A St. Paul charter school that has used hip-hop to engage students who have struggled elsewhere has won a $100,000 grant from the Bush Foundation.

The High School for Recording Arts is among 16 organizations selected by the foundation to be part of a "Community Creativity Cohort" that will help inform the Bush Foundation's future endeavors in the arts.

"By working closely with the Community Creativity Cohort, we hope to increase our understanding of (the challenges they face) and thereby strengthen our future efforts to support work that meaningfully engages people in the arts and integrates arts into public life," the foundation said.
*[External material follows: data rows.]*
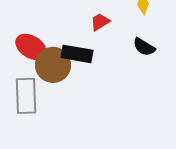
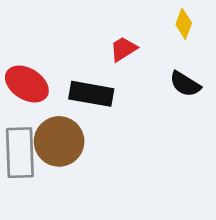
brown circle: (53, 65) -> (59, 141), moved

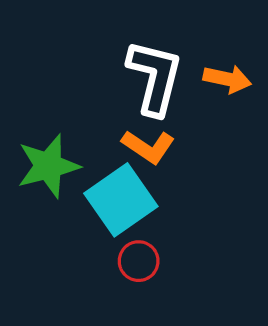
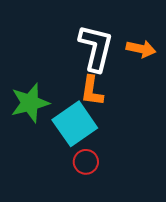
orange L-shape: (148, 147) -> (92, 91), turned 64

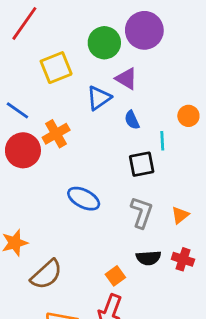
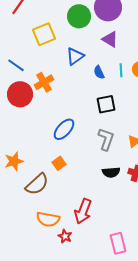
purple triangle: (126, 79) -> (110, 39), moved
cyan line: (162, 141) -> (121, 70), moved
blue ellipse: (84, 199) -> (64, 129), turned -75
orange square: (115, 276) -> (59, 163), moved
The charter school has worked with State Farm Insurance Co., a sponsor, on public service campaigns that include Click 4 Life, which encouraged seat belt use, and 26 Seconds, which set out to reduce high school dropout rates. Every 26 seconds, a high school student quits school, according to the campaign, for which High School for Recording Arts students contributed a song, "Take Control."

"We take being a part of the Bush Foundation Community Creativity Cohort very seriously," Tony Simmons, the school's executive director, said in a news release. "We will continue to work with our students and partners in providing a true 21st century education for our students while making the world a better place by using their public art to positively transform our community and the world."

The cohort project runs six to nine months, and will require its 16 participants to write monthly reflections on the progress of their work, the foundation's website states.

Other grant recipients include the Native American Community Development Institute (NACDI), Center for Hmong Arts and Talent (CHAT), the Children's Theatre Company, Lanesboro Arts and the Matthews Opera House & Arts Center.